* _Data supplied_
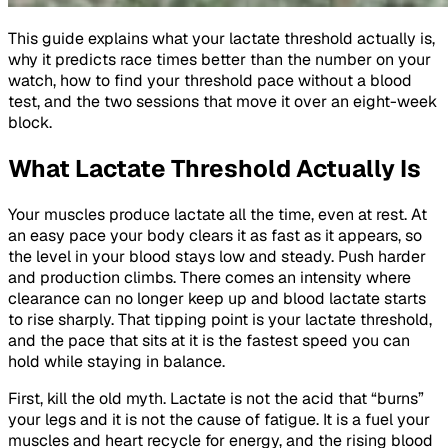
This guide explains what your lactate threshold actually is,
why it predicts race times better than the number on your
watch, how to find your threshold pace without a blood
test, and the two sessions that move it over an eight-week
block.
What Lactate Threshold Actually Is
Your muscles produce lactate all the time, even at rest. At
an easy pace your body clears it as fast as it appears, so
the level in your blood stays low and steady. Push harder
and production climbs. There comes an intensity where
clearance can no longer keep up and blood lactate starts
to rise sharply. That tipping point is your lactate threshold,
and the pace that sits at it is the fastest speed you can
hold while staying in balance.
First, kill the old myth. Lactate is not the acid that “burns”
your legs and it is not the cause of fatigue. It is a fuel your
muscles and heart recycle for energy, and the rising blood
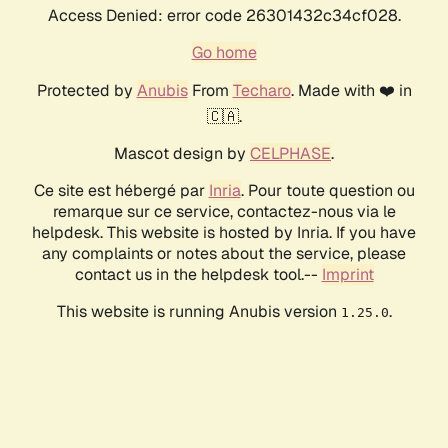
Access Denied: error code 26301432c34cf028.
Go home
Protected by
Anubis
From
Techaro
. Made with ❤️ in
🇨🇦.
Mascot design by
CELPHASE
.
Ce site est hébergé par
Inria
. Pour toute question ou
remarque sur ce service, contactez-nous via le
helpdesk. This website is hosted by Inria. If you have
any complaints or notes about the service, please
contact us in the helpdesk tool.--
Imprint
This website is running Anubis version
.
1.25.0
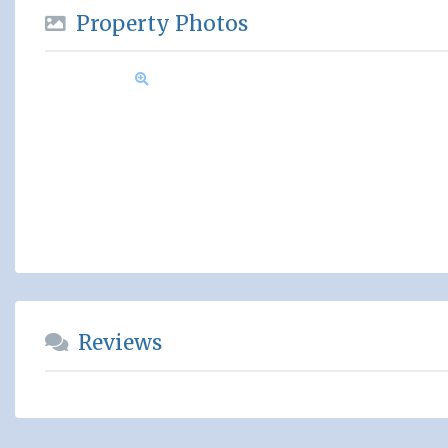
Property Photos
Reviews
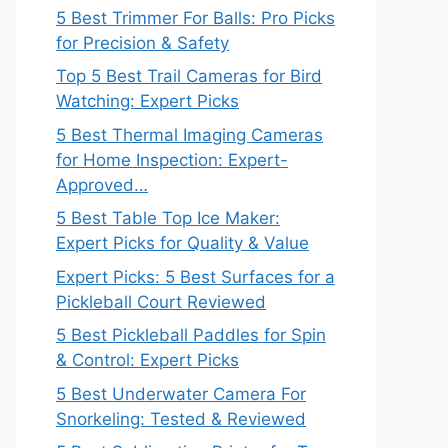
5 Best Trimmer For Balls: Pro Picks
for Precision & Safety
Top 5 Best Trail Cameras for Bird
Watching: Expert Picks
5 Best Thermal Imaging Cameras
for Home Inspection: Expert-
Approved…
5 Best Table Top Ice Maker:
Expert Picks for Quality & Value
Expert Picks: 5 Best Surfaces for a
Pickleball Court Reviewed
5 Best Pickleball Paddles for Spin
& Control: Expert Picks
5 Best Underwater Camera For
Snorkeling: Tested & Reviewed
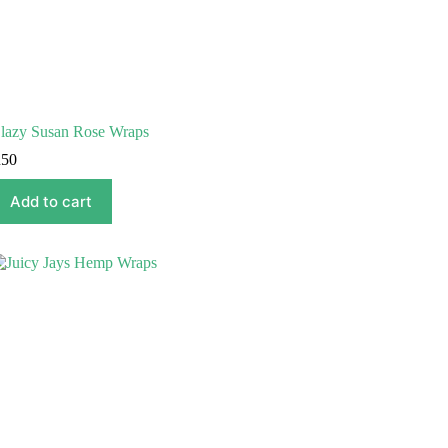
lazy Susan Rose Wraps
R
50
Add to cart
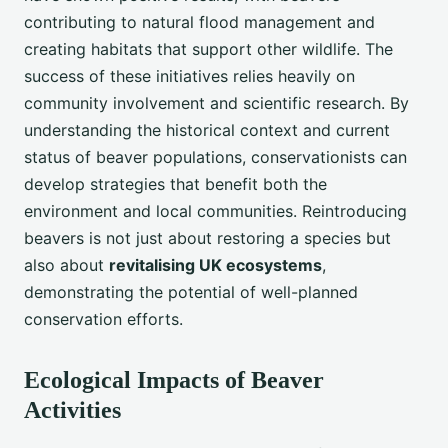
contributing to natural flood management and
creating habitats that support other wildlife. The
success of these initiatives relies heavily on
community involvement and scientific research. By
understanding the historical context and current
status of beaver populations, conservationists can
develop strategies that benefit both the
environment and local communities. Reintroducing
beavers is not just about restoring a species but
also about
revitalising UK ecosystems
,
demonstrating the potential of well-planned
conservation efforts.
Ecological Impacts of Beaver
Activities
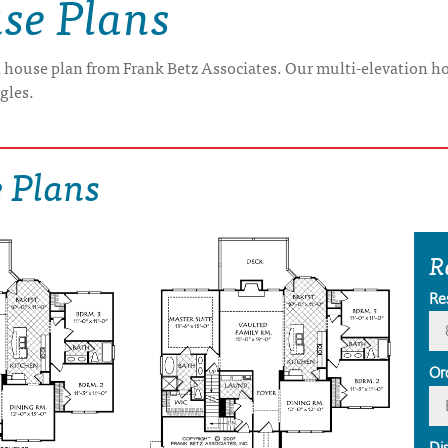
se Plans
n house plan from Frank Betz Associates. Our multi-elevation ho
ngles.
 Plans
R
Re
Or
Di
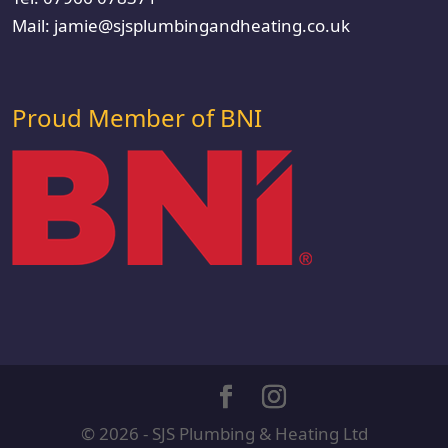
Mail:
jamie@sjsplumbingandheating.co.uk
Proud Member of BNI
© 2026 - SJS Plumbing & Heating Ltd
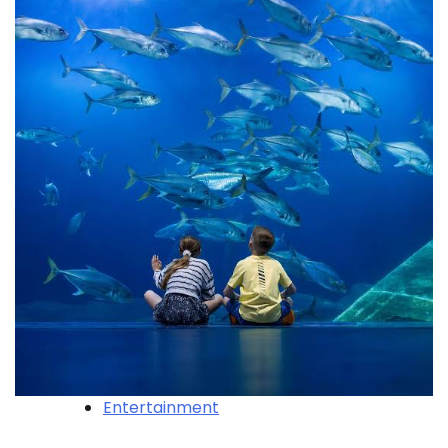
Entertainment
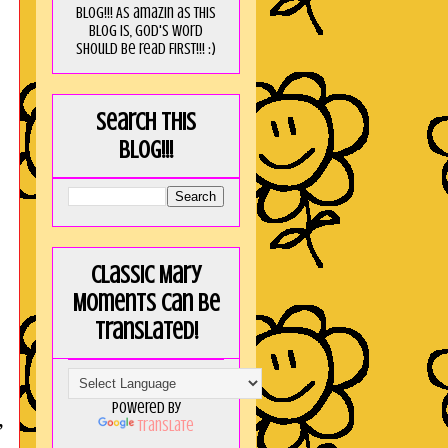
blog!!! As amaZin as this
blog is, God's word
should be read FIRST!!! :)
Search this
blog!!!
Classic Mary
Moments can be
translated!
Powered by
,
Translate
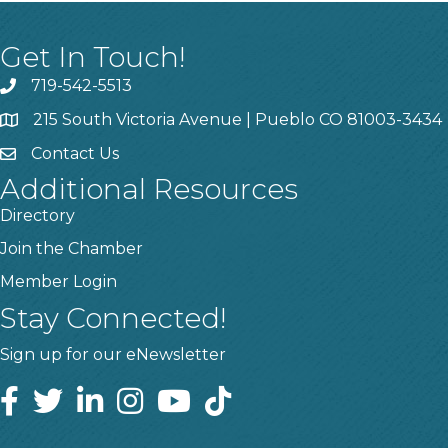
Get In Touch!
719-542-5513
215 South Victoria Avenue | Pueblo CO 81003-3434
Contact Us
Additional Resources
Directory
Join the Chamber
Member Login
Stay Connected!
Sign up for our eNewsletter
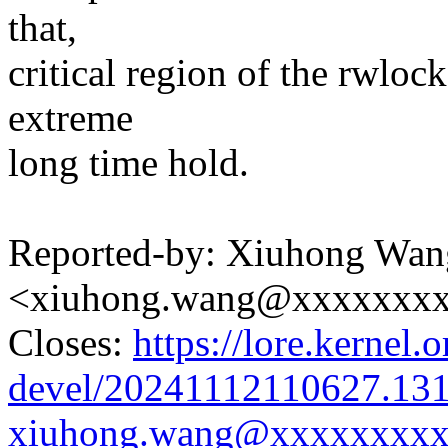
that,
critical region of the rwloc
extreme
long time hold.
Reported-by: Xiuhong Wan
<xiuhong.wang@xxxxxxx
Closes:
https://lore.kernel.o
devel/20241112110627.13
xiuhong.wang@xxxxxxxxx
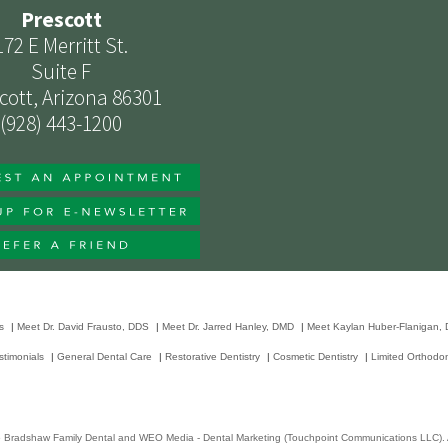
Prescott
172 E Merritt St.
Suite F
cott, Arizona 86301
(928) 443-1200
s
|
Meet Dr. David Frausto, DDS
|
Meet Dr. Jarred Hanley, DMD
|
Meet Kaylan Huber-Flanigan,
stimonials
|
General Dental Care
|
Restorative Dentistry
|
Cosmetic Dentistry
|
Limited Orthodon
6
Bradshaw Family Dental
and
WEO Media - Dental Marketing
(Touchpoint Communications LLC). A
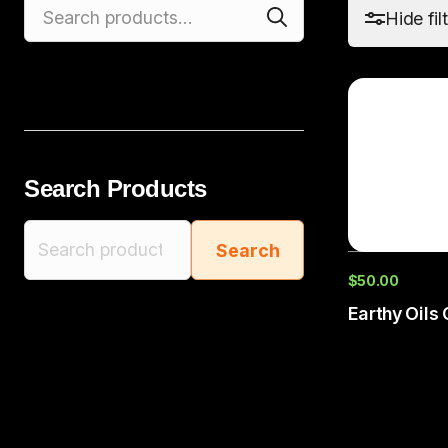
Search
Hide fil
for:
Search Products
Search
for:
Search
$
50.00
Earthy Oils 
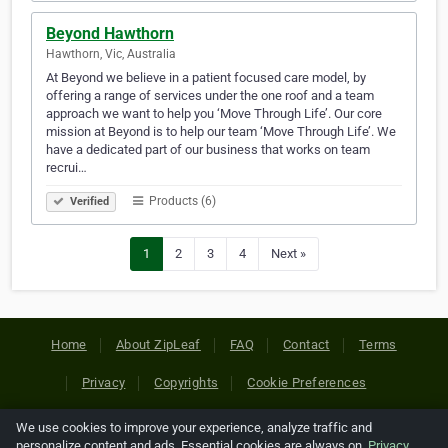
Beyond Hawthorn
Hawthorn, Vic, Australia
At Beyond we believe in a patient focused care model, by
offering a range of services under the one roof and a team
approach we want to help you ‘Move Through Life’. Our core
mission at Beyond is to help our team ‘Move Through Life’. We
have a dedicated part of our business that works on team
recrui…
Products (6)
Verified
1
2
3
4
Next »
Home
About ZipLeaf
FAQ
Contact
Terms
Privacy
Copyrights
Cookie Preferences
We use cookies to improve your experience, analyze traffic and
Copyright © 2026 Netcode, Inc. All Rights Reserved. All
personalize content and ads. Essential cookies are always on.
Privacy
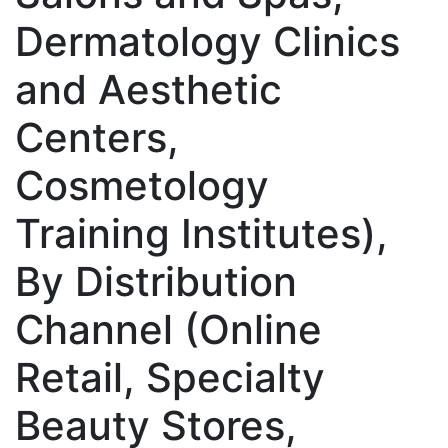
Dermatology Clinics
and Aesthetic
Centers,
Cosmetology
Training Institutes),
By Distribution
Channel (Online
Retail, Specialty
Beauty Stores,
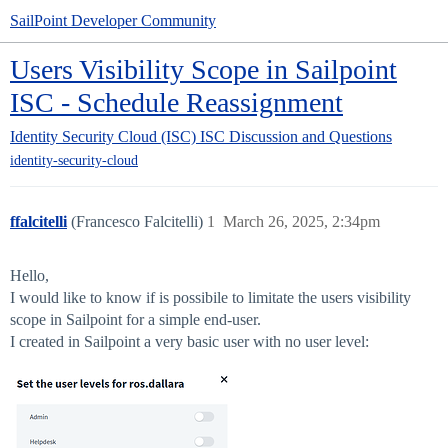
SailPoint Developer Community
Users Visibility Scope in Sailpoint
ISC - Schedule Reassignment
Identity Security Cloud (ISC)
ISC Discussion and Questions
identity-security-cloud
ffalcitelli
(Francesco Falcitelli)
1
March 26, 2025, 2:34pm
Hello,
I would like to know if is possibile to limitate the users visibility
scope in Sailpoint for a simple end-user.
I created in Sailpoint a very basic user with no user level:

* _Activity_
Would you write out every record word for word, leaving no picture in?

* _Solution_
This guide explains what your lactate threshold actually is,
why it predicts race times better than the number on your
watch, how to find your threshold pace without a blood
test, and the two sessions that move it over an eight-week
block.
What Lactate Threshold Actually Is
Your muscles produce lactate all the time, even at rest. At
an easy pace your body clears it as fast as it appears, so
the level in your blood stays low and steady. Push harder
and production climbs. There comes an intensity where
clearance can no longer keep up and blood lactate starts
to rise sharply. That tipping point is your lactate threshold,
and the pace that sits at it is the fastest speed you can
hold while staying in balance.
First, kill the old myth. Lactate is not the acid that “burns”
your legs and it is not the cause of fatigue. It is a fuel your
muscles and heart recycle for energy, and the rising blood
Access Denied: error code 26301432c34cf028.
Go home
Protected by
Anubis
From
Techaro
. Made with ❤️ in
🇨🇦.
Mascot design by
CELPHASE
.
Ce site est hébergé par
Inria
. Pour toute question ou
remarque sur ce service, contactez-nous via le
helpdesk. This website is hosted by Inria. If you have
any complaints or notes about the service, please
contact us in the helpdesk tool.--
Imprint
This website is running Anubis version
.
1.25.0
Property Photos
Reviews
5 Best Trimmer For Balls: Pro Picks
for Precision & Safety
Top 5 Best Trail Cameras for Bird
Watching: Expert Picks
5 Best Thermal Imaging Cameras
for Home Inspection: Expert-
Approved…
5 Best Table Top Ice Maker:
Expert Picks for Quality & Value
Expert Picks: 5 Best Surfaces for a
Pickleball Court Reviewed
5 Best Pickleball Paddles for Spin
& Control: Expert Picks
5 Best Underwater Camera For
Snorkeling: Tested & Reviewed
lazy Susan Rose Wraps
R
50
Add to cart
contributing to natural flood management and
creating habitats that support other wildlife. The
success of these initiatives relies heavily on
community involvement and scientific research. By
understanding the historical context and current
status of beaver populations, conservationists can
develop strategies that benefit both the
environment and local communities. Reintroducing
beavers is not just about restoring a species but
also about
revitalising UK ecosystems
,
demonstrating the potential of well-planned
conservation efforts.
Ecological Impacts of Beaver
Activities
se Plans
n house plan from Frank Betz Associates. Our multi-elevation ho
ngles.
 Plans
R
Re
Or
Di
Mail:
jamie@sjsplumbingandheating.co.uk
Proud Member of BNI
© 2026 - SJS Plumbing & Heating Ltd
Entertainment
blog!!! As amaZin as this
blog is, God's word
should be read FIRST!!! :)
Search this
blog!!!
Classic Mary
Moments can be
translated!
Powered by
,
Translate
Get In Touch!
719-542-5513
215 South Victoria Avenue | Pueblo CO 81003-3434
Contact Us
Additional Resources
Directory
Join the Chamber
Member Login
Stay Connected!
Sign up for our eNewsletter
that,
critical region of the rwloc
extreme
long time hold.
Reported-by: Xiuhong Wan
<xiuhong.wang@xxxxxxx
Closes:
https://lore.kernel.o
devel/20241112110627.13
xiuhong.wang@xxxxxxxxx
Prescott
172 E Merritt St.
Suite F
cott, Arizona 86301
(928) 443-1200
s
|
Meet Dr. David Frausto, DDS
|
Meet Dr. Jarred Hanley, DMD
|
Meet Kaylan Huber-Flanigan,
stimonials
|
General Dental Care
|
Restorative Dentistry
|
Cosmetic Dentistry
|
Limited Orthodon
6
Bradshaw Family Dental
and
WEO Media - Dental Marketing
(Touchpoint Communications LLC). A
Search
Hide fil
for:
Search Products
Search
for:
Search
$
50.00
Earthy Oils 
Beyond Hawthorn
Hawthorn, Vic, Australia
At Beyond we believe in a patient focused care model, by
offering a range of services under the one roof and a team
approach we want to help you ‘Move Through Life’. Our core
mission at Beyond is to help our team ‘Move Through Life’. We
have a dedicated part of our business that works on team
recrui…
Products (6)
Verified
1
2
3
4
Next »
Home
About ZipLeaf
FAQ
Contact
Terms
Privacy
Copyrights
Cookie Preferences
We use cookies to improve your experience, analyze traffic and
Copyright © 2026 Netcode, Inc. All Rights Reserved. All
personalize content and ads. Essential cookies are always on.
Privacy
Dermatology Clinics
and Aesthetic
Centers,
Cosmetology
Training Institutes),
By Distribution
Channel (Online
Retail, Specialty
Beauty Stores,
SailPoint Developer Community
Users Visibility Scope in Sailpoint
ISC - Schedule Reassignment
Identity Security Cloud (ISC)
ISC Discussion and Questions
identity-security-cloud
ffalcitelli
(Francesco Falcitelli)
1
March 26, 2025, 2:34pm
Hello,
I would like to know if is possibile to limitate the users visibility
scope in Sailpoint for a simple end-user.
I created in Sailpoint a very basic user with no user level:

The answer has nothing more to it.